His third song Till Morning Comes, featuring Murishka D’Cruz, is about relationship ups-and-downs and making them work.
“I remember the first time I heard Murishka sing. I was like - oh my god! She sounds like Stevie Nicks! I knew instantly I had to write a song, specially for that voice. After I’d written it, which I did with her and only her in mind, I had no plan B, no one else to ask had she said no. Thankfully she didn’t. When I did eventually hear her vocals on it, I was like - this is perfect.”
And finally, the now-father of a 9-year-old, sings for his son again in Over Again, the last song on Let’s Go Back. One which stems from a time he was working and therefore, unable to see his son for two days straight.
“Thing is, I’ve never had a nine-to-five job, which makes me quite the hands-on father. Those two days really broke me down. I wanted to give him all the time I could and it got me thinking about moments in our lives where we make certain choices and later realise they may have been selfish. The only thing we can and should do is make amends. What has happened has happened and in order to move forward we need to accept it and change things for the people we love, especially our kids.”

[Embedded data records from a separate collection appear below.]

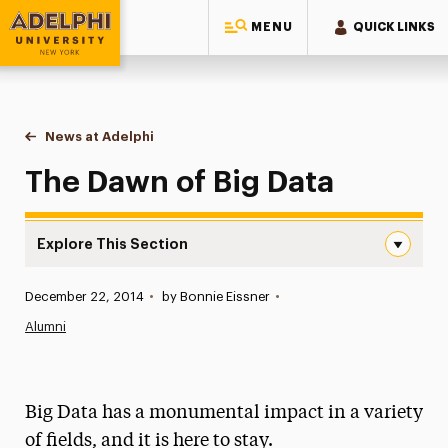
MENU
QUICK LINKS
Adelphi University
You are here:
Home
News at Adelphi
The Dawn of Big Data
The Dawn of Big Data
Explore This Section
The Dawn of Big Data Navigation
Published:
December 22, 2014
•
by Bonnie Eissner
•
News
Alumni
Athletics News
Magazine
Big Data has a monumental impact in a variety
Media Experts & Resources
of fields, and it is here to stay.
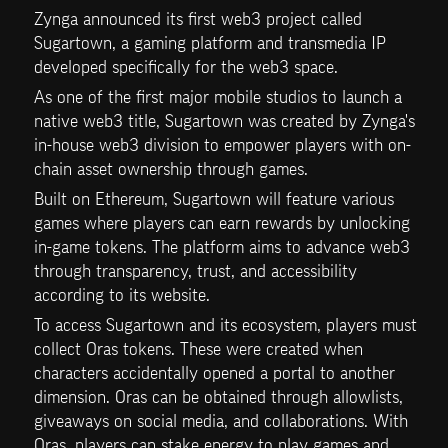
Zynga announced its first web3 project called 
Sugartown, a gaming platform and transmedia IP 
developed specifically for the web3 space. 
As one of the first major mobile studios to launch a 
native web3 title, Sugartown was created by Zynga's 
in-house web3 division to empower players with on-
chain asset ownership through games. 
Built on Ethereum, Sugartown will feature various 
games where players can earn rewards by unlocking 
in-game tokens. The platform aims to advance web3 
through transparency, trust, and accessibility 
according to its website.
To access Sugartown and its ecosystem, players must 
collect Oras tokens. These were created when 
characters accidentally opened a portal to another 
dimension. Oras can be obtained through allowlists, 
giveaways on social media, and collaborations. With 
Oras, players can stake energy to play games and 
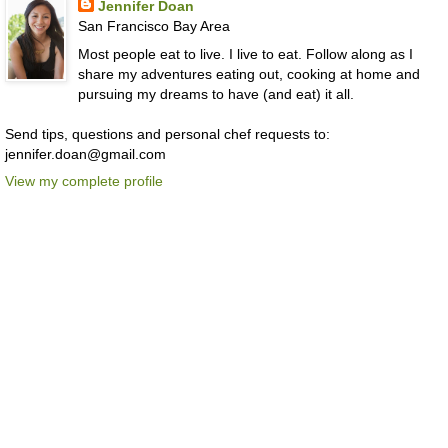
Jennifer Doan
San Francisco Bay Area
Most people eat to live. I live to eat. Follow along as I
share my adventures eating out, cooking at home and
pursuing my dreams to have (and eat) it all.
Send tips, questions and personal chef requests to:
jennifer.doan@gmail.com
View my complete profile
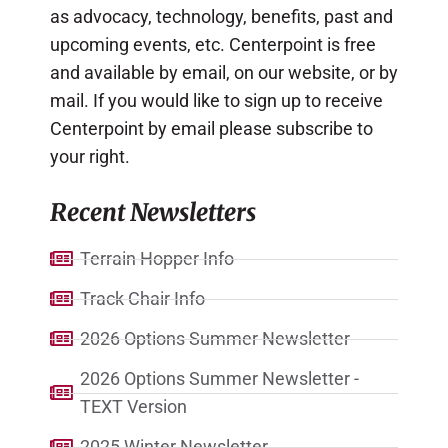
as advocacy, technology, benefits, past and
upcoming events, etc. Centerpoint is free
and available by email, on our website, or by
mail. If you would like to sign up to receive
Centerpoint by email please subscribe to
your right.
Recent Newsletters
Terrain Hopper Info
Track Chair Info
2026 Options Summer Newsletter
2026 Options Summer Newsletter -
TEXT Version
2025 Winter Newsletter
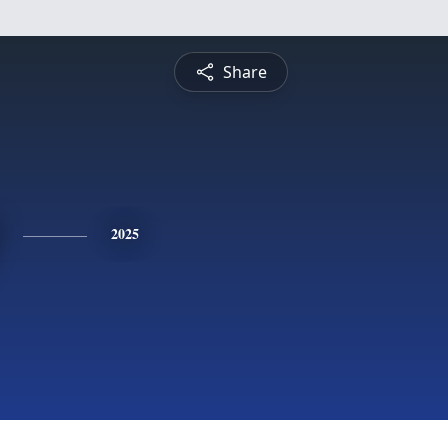
Share
2025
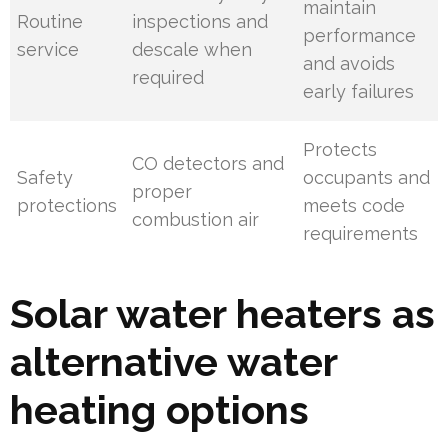
maintain
Routine
inspections and
performance
service
descale when
and avoids
required
early failures
Protects
CO detectors and
Safety
occupants and
proper
protections
meets code
combustion air
requirements
Solar water heaters as
alternative water
heating options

Let’s Go Back is produced by Shon Pinto and Roland Fernandes and recorded entirely at Pinto’s home, save for Let’s Go Back which was recorded at Shon Pinto’s home-studio. The EP has been mixed and mastered by Chester Misquitta.
“What’s next for me? Well, commercially, work comes and goes. There are projects I’m doing from home these days, but who knows how long it will take for our professional lives to get back on track. However, there is something I’m really looking forward to - I’m trying to get a Hindi writer onboard because I really believe if my music is interpreted well in Hindi - and with the right sensibility - it would really work. It would also increase my fanbase and the people that I would like to reach.”